In the meantime, he had married Barbara. After the war, the newlyweds made their life together in Texas, and, of course, the events of succeeding decades inevitably filled their lives. Yet it’s hard to escape the reality that the Bushes were, in the memorable words of Oliver Wendell Holmes, Jr., “touched with fire.” That is, he on the battlefront and she as a worried yet supportive fiancé and wife on the homefront had the common experience of living through an epochal war. As Holmes, a Civil War combat veteran, recalled in 1884, “It was given to us to learn at the outset that life is a profound and passionate thing.” The same was surely true of George and Barbara.

Yet famously, the Bushes were never much at communicating profundity and passion. They were both, in their own way, typical of the Greatest Generation—they weren’t talkers, they were doers.

This author came to know then-vice president Bush in the Reagan White House in the early 80s, and then went to work for him in 1985, where he also came to know Mrs. Bush. In that nearly eight years of service in Team Bush, he came to admire both of them, and yet he never once heard them say anything that would indicate they were personally hungry for admiration. That is, they were content to let their good works speak for themselves—everything else was private (which is not to say that they both didn’t have plenty of sharp opinions, again, in private).

Indeed, it was a running complaint of us staffers that we could never get the Bushes to “open up”; they simply wouldn’t join into the braggingly confessional spirit of self-advertisement. No Oprah Moments for them. And so even moments of revealing tenderness between the two, such as the death of their young daughter Robin in 1953, went mostly unremarked upon, even if it was never unfelt. That humanizing ingot of political gold always stayed buried.

In the meantime, a liberal and snarky media, riding high in those pre-Internet days, were doing their best to cut Bush down. In 1987, Newsweek put him on its cover, along with the words, “Bush Battles the ‘Wimp Factor.’” Their conceit was that a bunch of Baby Boomer reporters, who had never done anything braver than battle a deadline, would convince the American people that a certified war hero was some sort of sissy.

The following year, 1988, Bush won in a landslide. And yet still, all that media criticism had its cumulative effect. As we know, four years later, Bush was defeated in his re-election bid.

Unfortunately, it wasn’t until 1998 that the film Saving Private Ryan showed Americans, with searing intensity, what it was like to fight in World War II. This moviegoer had the feeling that if the film had come out earlier, the ’92 election might have gone differently.

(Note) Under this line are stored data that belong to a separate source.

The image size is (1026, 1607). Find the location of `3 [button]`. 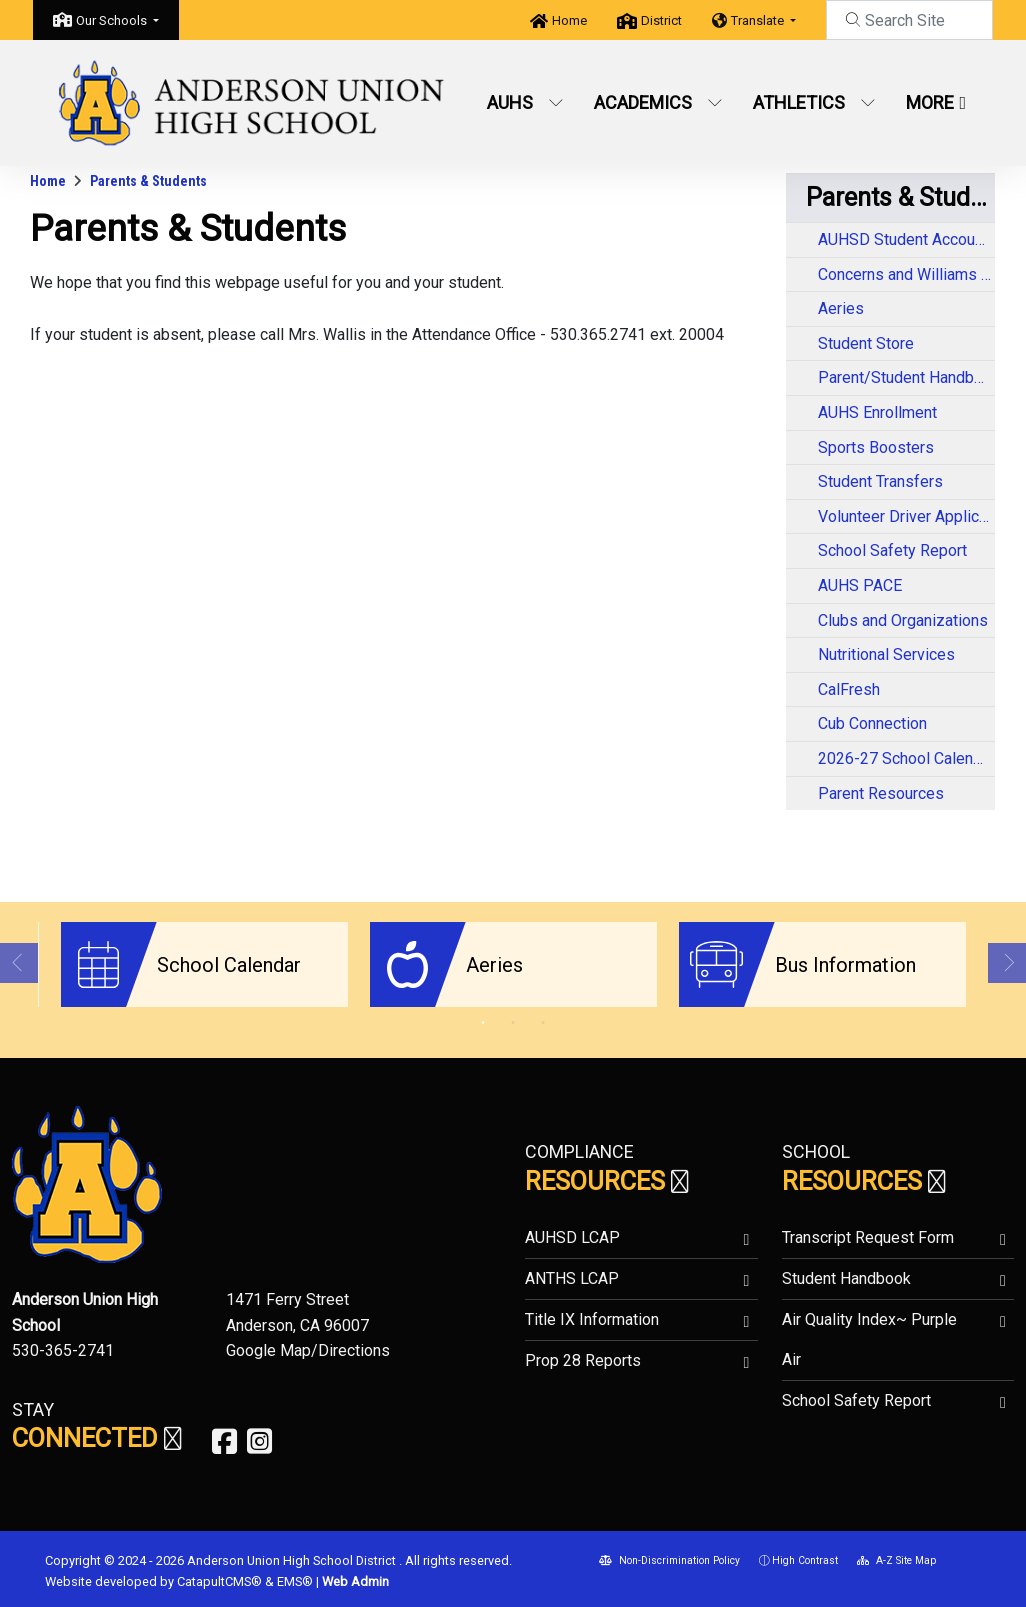 3 [button] is located at coordinates (543, 1022). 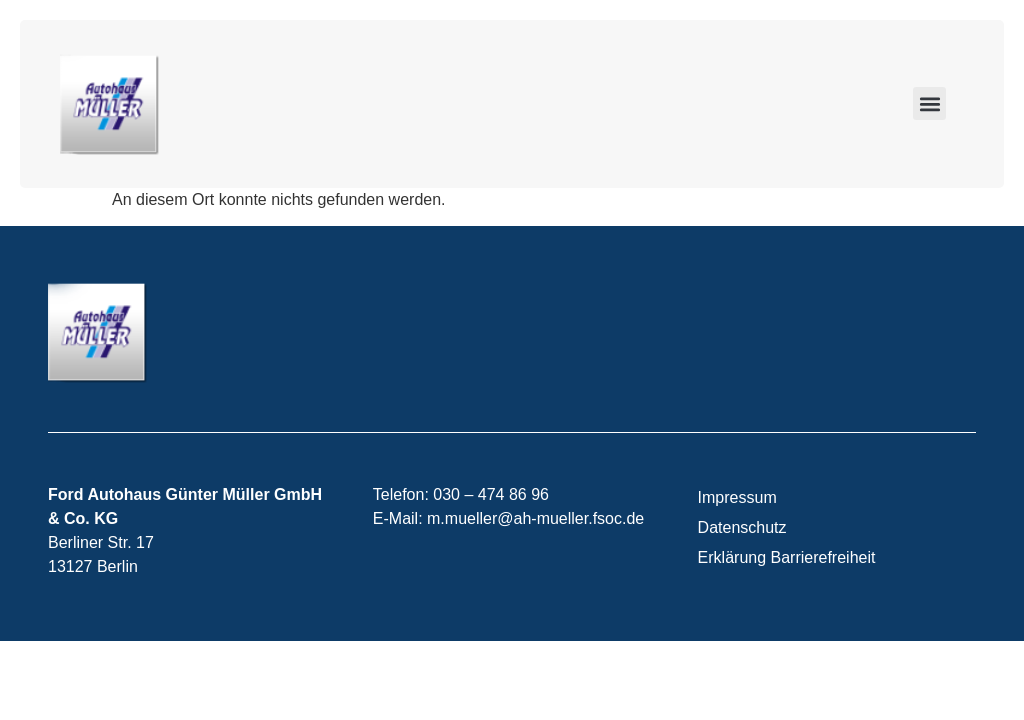 Image resolution: width=1024 pixels, height=720 pixels. What do you see at coordinates (787, 557) in the screenshot?
I see `Erklärung Barrierefreiheit` at bounding box center [787, 557]. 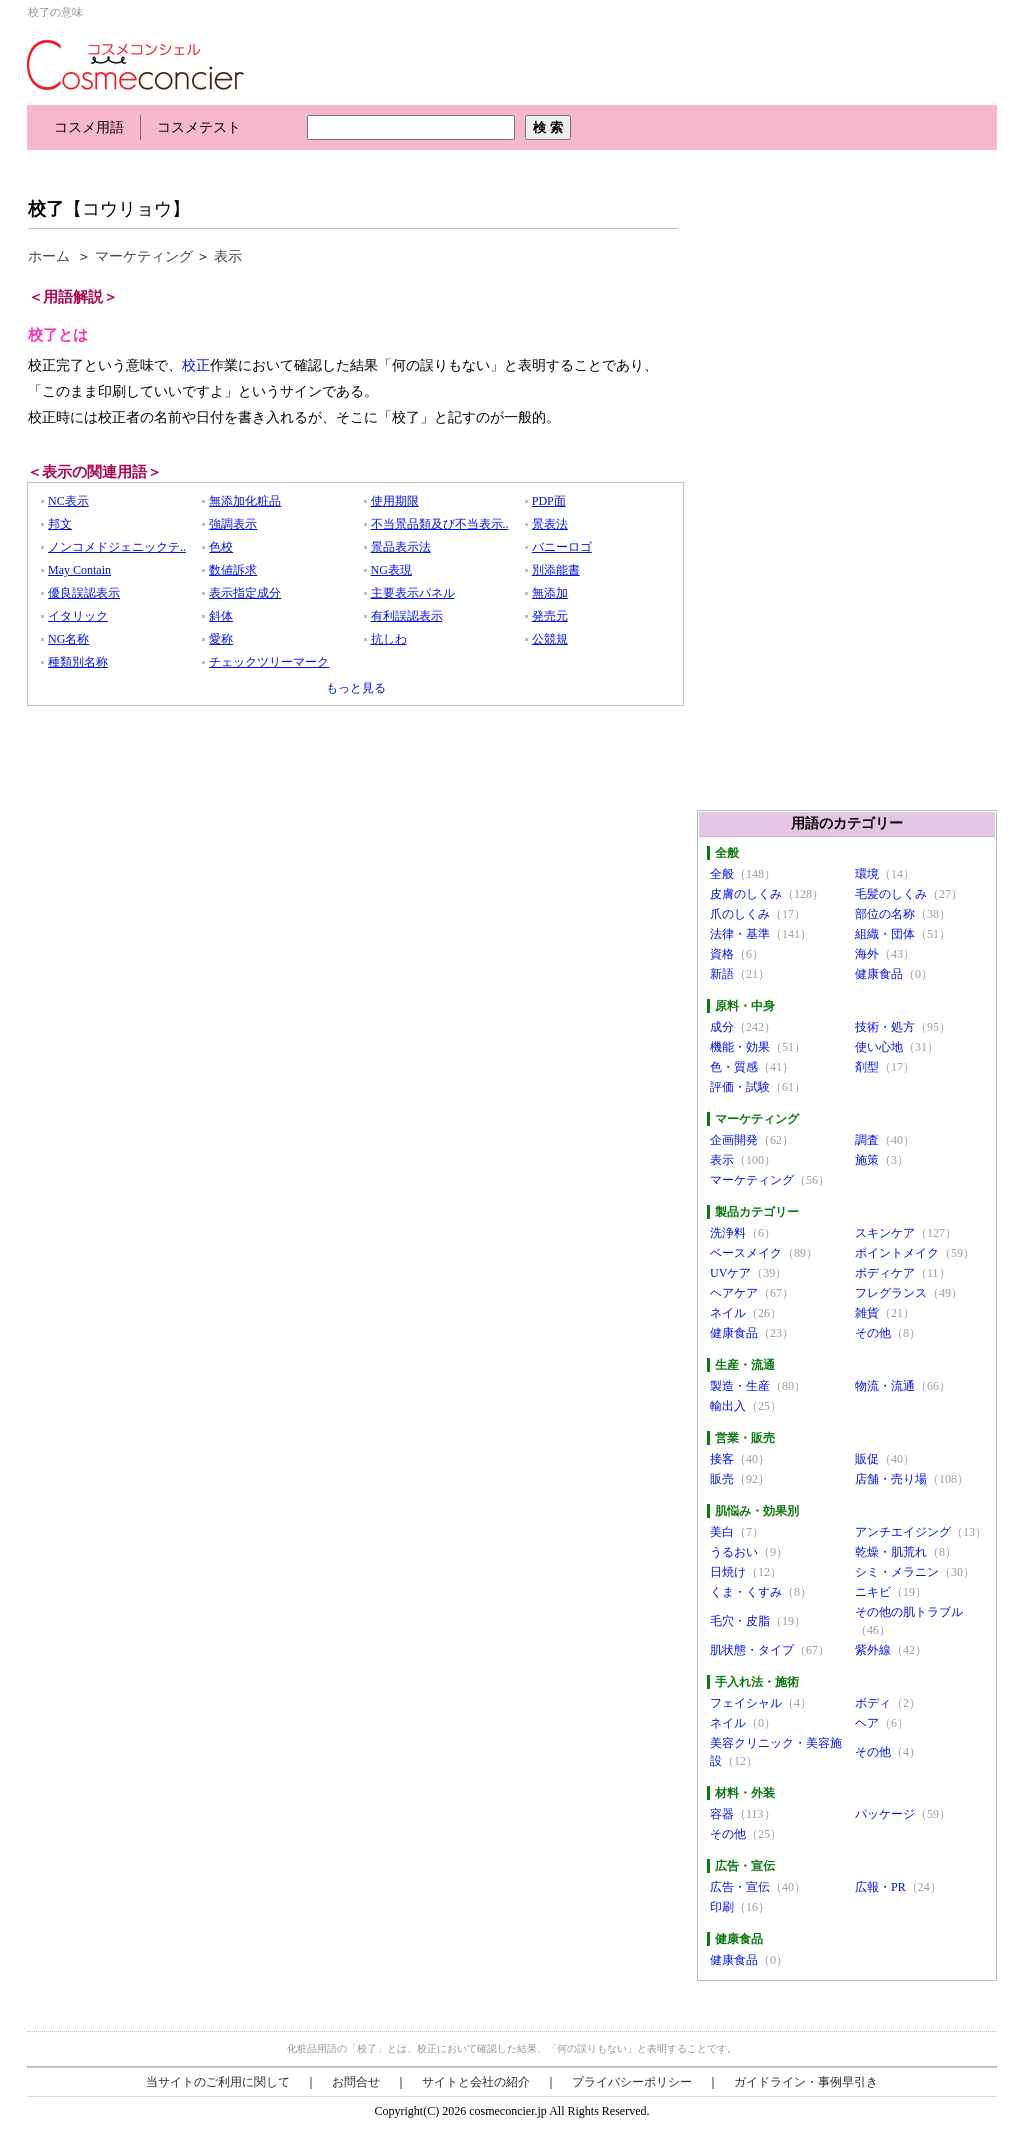  Describe the element at coordinates (196, 365) in the screenshot. I see `校正` at that location.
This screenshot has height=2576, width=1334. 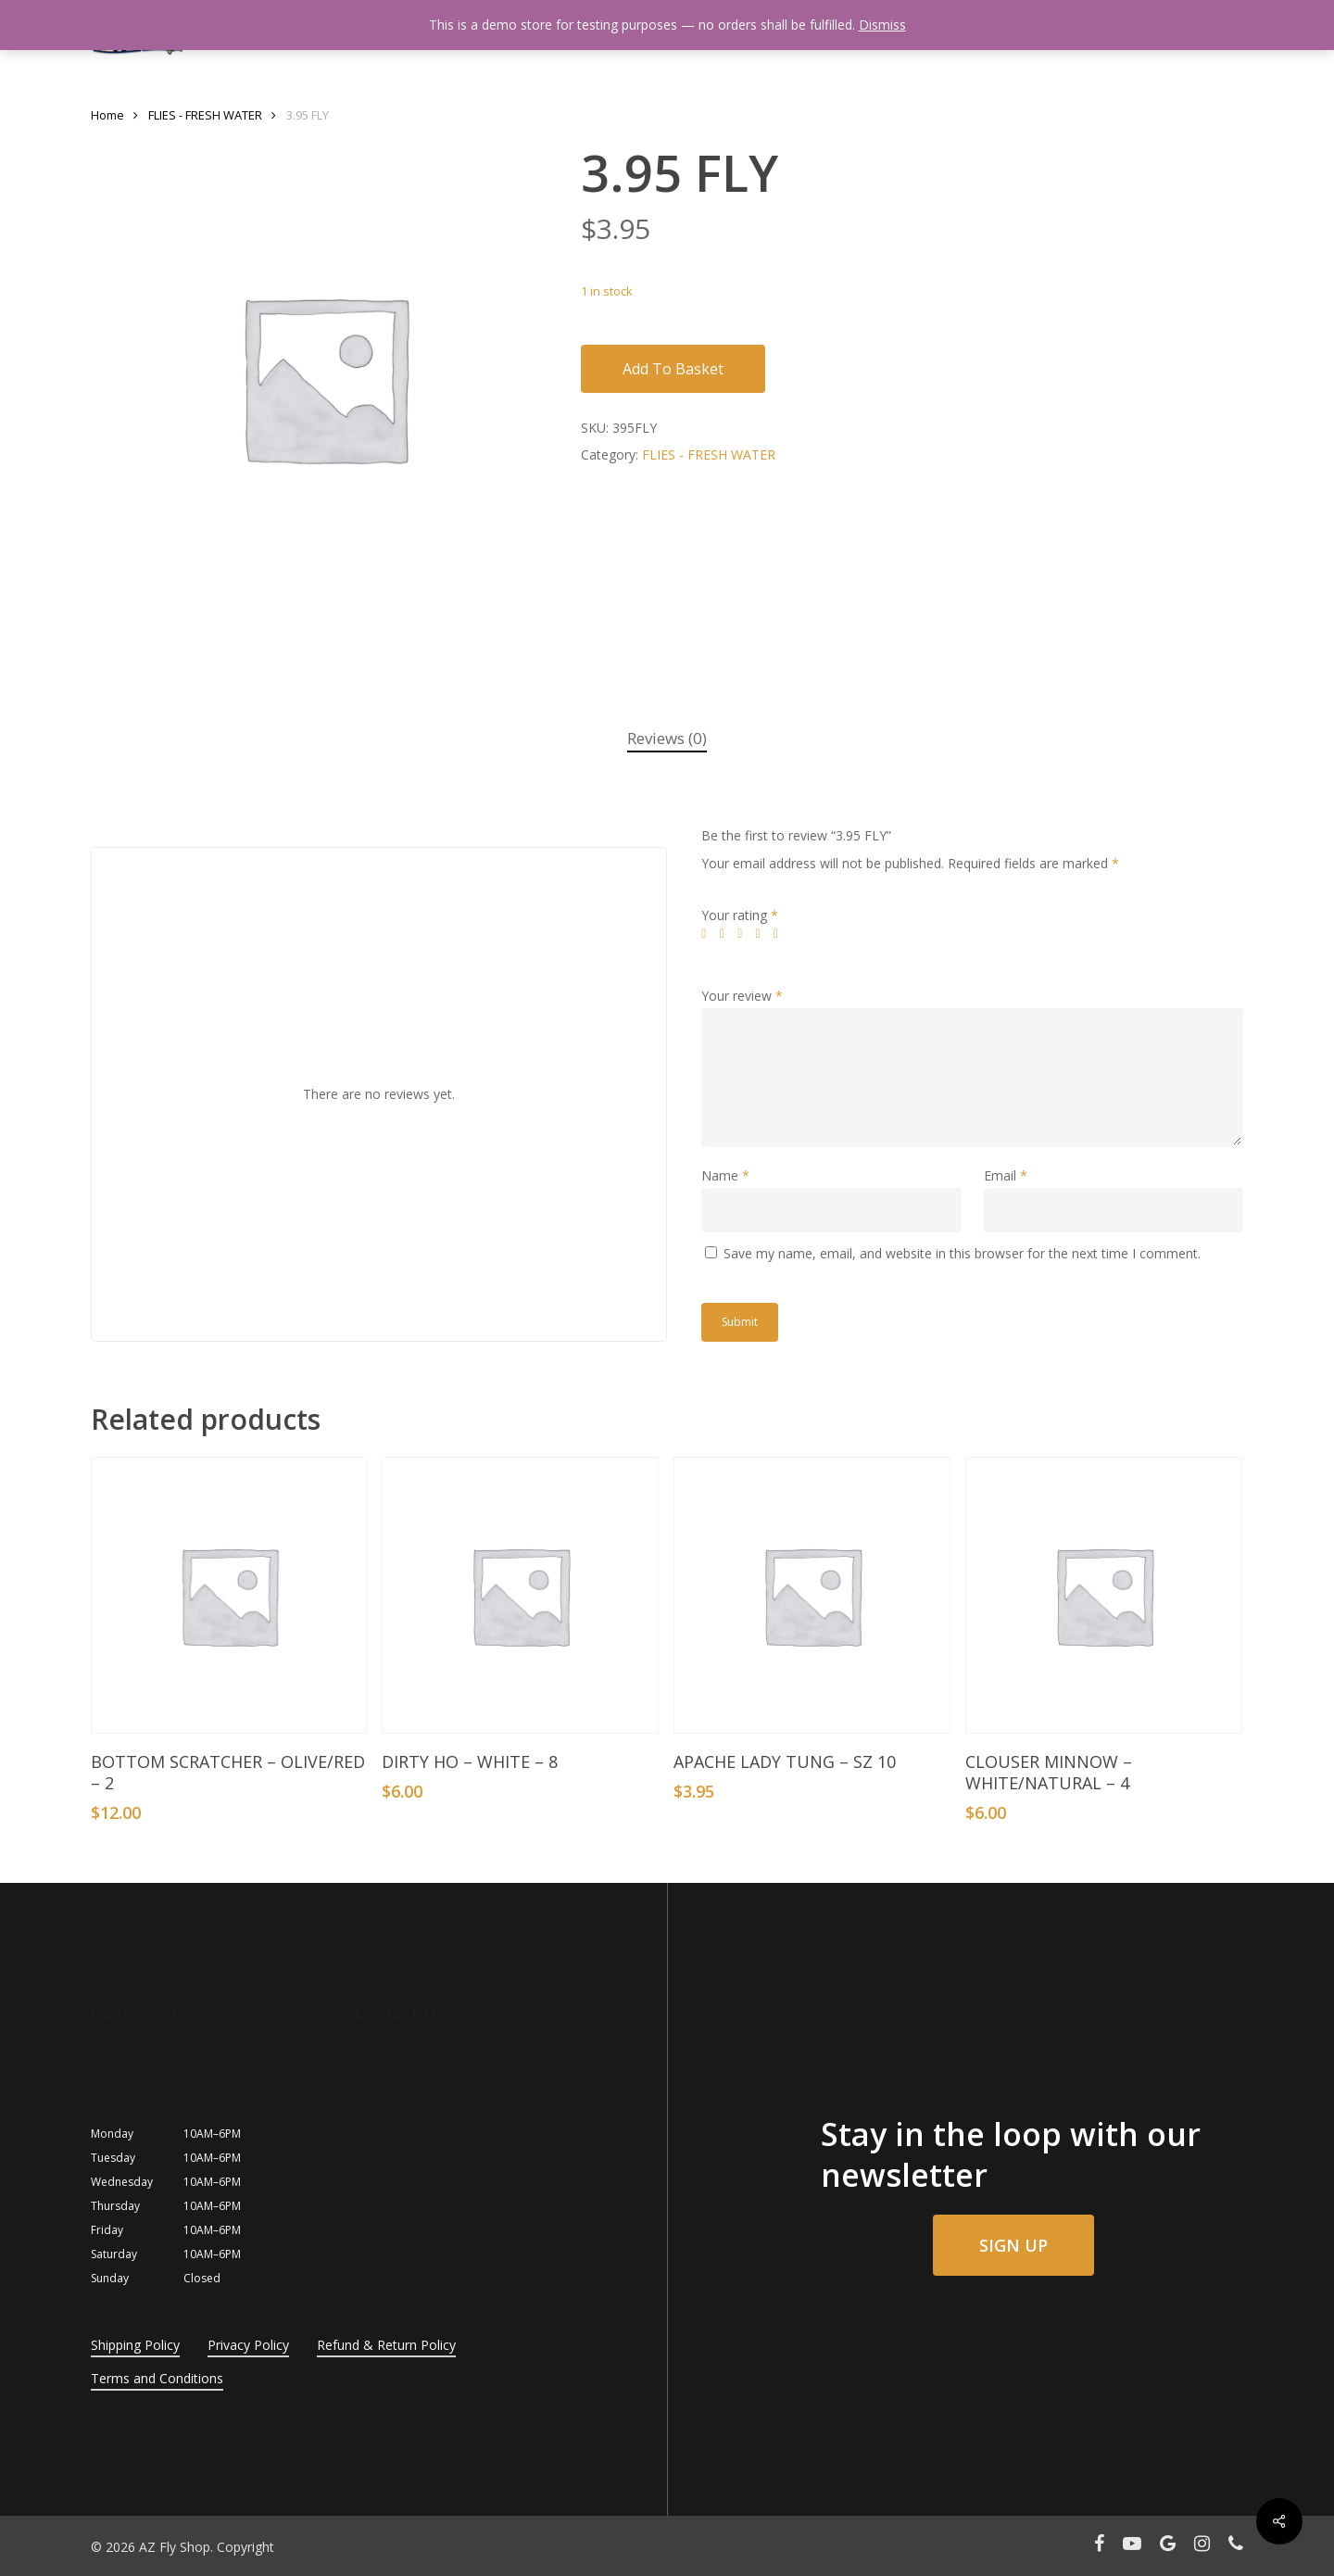 What do you see at coordinates (157, 2378) in the screenshot?
I see `Terms and Conditions` at bounding box center [157, 2378].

Another point: yes, Bush 41 had been through war and done his bit with distinction, but he was no fan. Combat was too real for him to regard it as anything more than an absolute last resort. And so, for example, while he was willing to order troops into battle to rescue Kuwait in 1991, he was unwilling to wage a larger war to “liberate” Iraq.

By contrast, as we all know, his son, Bush 43, had a different attitude. Almost exactly the same age as Bill Clinton, he had maneuvered just as diligently as Clinton to avoid Vietnam. And yet whereas Clinton was at least somewhat chastened by the experience—as president, he was notably reluctant to authorize interventions that risked major bloodshed—the younger Bush drew a different life lesson. In the White House, Bush let himself be convinced that his destiny was that of world-historical war leader.

We can only wonder what Mrs. Bush, deep down, thought of all this. Since her life was always defined by a sense of personal propriety and family duty, her true opinions about her two presidents, husband and son, while widely rumored, were barely reported and almost never confirmed. Still, it’s hard to escape the intuition that she knew she’d married a better man than she’d mothered.

Now that her lips are sealed forever, we’ll never really know what she was thinking as her hand held the hand of her husband, even as her other hand rocked that fateful cradle.

James P. Pinkerton is an author and contributing editor at TAC. He served as a White House policy aide to both Presidents Ronald Reagan and George H.W. Bush.